Machine Learning Improves Risk Stratification in Myelodysplastic Neoplasms: An Analysis of the Spanish Group of Myelodysplastic Syndromes

Hemasphere. 2023 Oct 11;7(10):e961. doi: 10.1097/HS9.0000000000000961. eCollection 2023 Oct.

Abstract

Myelodysplastic neoplasms (MDS) are a heterogeneous group of hematological stem cell disorders characterized by dysplasia, cytopenias, and increased risk of acute leukemia. As prognosis differs widely between patients, and treatment options vary from observation to allogeneic stem cell transplantation, accurate and precise disease risk prognostication is critical for decision making. With this aim, we retrieved registry data from MDS patients from 90 Spanish institutions. A total of 7202 patients were included, which were divided into a training (80%) and a test (20%) set. A machine learning technique (random survival forests) was used to model overall survival (OS) and leukemia-free survival (LFS).
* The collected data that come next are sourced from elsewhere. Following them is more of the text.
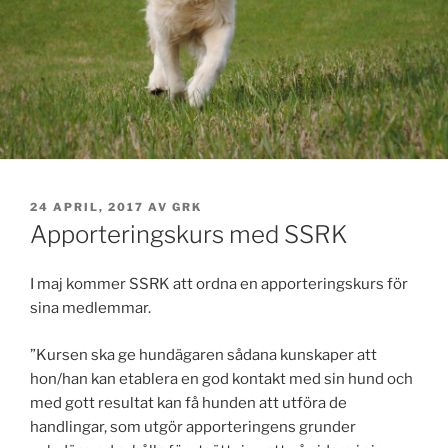
PUBLICERAT
24 APRIL, 2017
AV
GRK
Apporteringskurs med SSRK
I maj kommer SSRK att ordna en apporteringskurs för
sina medlemmar.
”Kursen ska ge hundägaren sådana kunskaper att
hon/han kan etablera en god kontakt med sin hund och
med gott resultat kan få hunden att utföra de
handlingar, som utgör apporteringens grunder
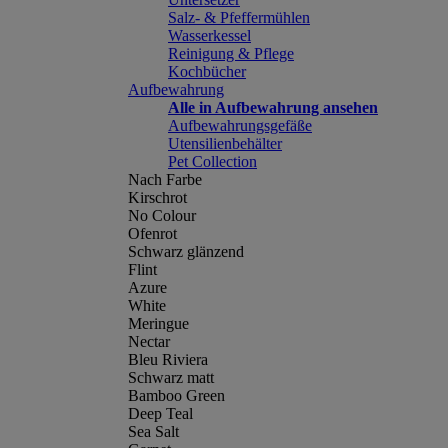
Salz- & Pfeffermühlen
Wasserkessel
Reinigung & Pflege
Kochbücher
Aufbewahrung
Alle in Aufbewahrung ansehen
Aufbewahrungsgefäße
Utensilienbehälter
Pet Collection
Nach Farbe
Kirschrot
No Colour
Ofenrot
Schwarz glänzend
Flint
Azure
White
Meringue
Nectar
Bleu Riviera
Schwarz matt
Bamboo Green
Deep Teal
Sea Salt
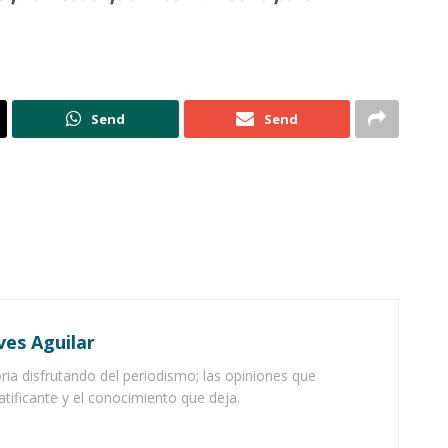
Send
Send
ves Aguilar
ia disfrutando del periodismo; las opiniones que
atificante y el conocimiento que deja.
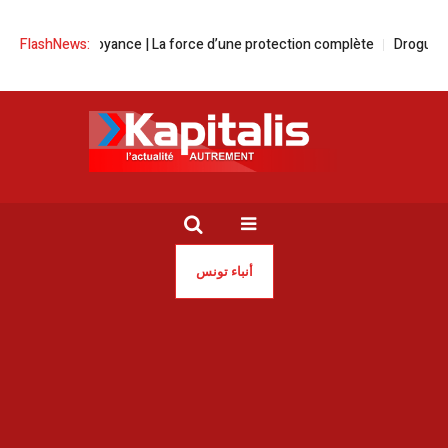
Globale Prévoyance | La force d’une protection complète
FlashNews:
Drogue | S
أنباء تونس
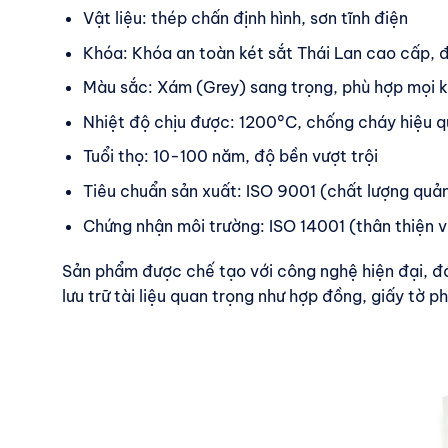
Vật liệu: thép chấn định hình, sơn tĩnh điện
Khóa: Khóa an toàn két sắt Thái Lan cao cấp,
Màu sắc: Xám (Grey) sang trọng, phù hợp mọi 
Nhiệt độ chịu được: 1200°C, chống cháy hiệu qu
Tuổi thọ: 10-100 năm, độ bền vượt trội
Tiêu chuẩn sản xuất: ISO 9001 (chất lượng quản
Chứng nhận môi trường: ISO 14001 (thân thiện v
Sản phẩm được chế tạo với công nghệ hiện đại, đá
lưu trữ tài liệu quan trọng như hợp đồng, giấy tờ p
The optimal model was based on 8 variables (age, gender, hemoglobin, leukocyte count, platelet count, neutrophil percentage, bone marrow blast, and cytogenetic risk group). This model achieved high accuracy in predicting OS (c-indexes; 0.759 and 0.776) and LFS (c-indexes; 0.812 and 0.845). Importantly, the model was superior to the revised International Prognostic Scoring System (IPSS-R) and the age-adjusted IPSS-R. This difference persisted in different age ranges and in all evaluated disease subgroups. Finally, we validated our results in an external cohort, confirming the superiority of the Artificial Intelligence Prognostic Scoring System for MDS (AIPSS-MDS) over the IPSS-R, and achieving a similar performance as the molecular IPSS. In conclusion, the AIPSS-MDS score is a new prognostic model based exclusively on traditional clinical, hematological, and cytogenetic variables. AIPSS-MDS has a high prognostic accuracy in predicting survival in MDS patients, outperforming other well-established risk-scoring systems.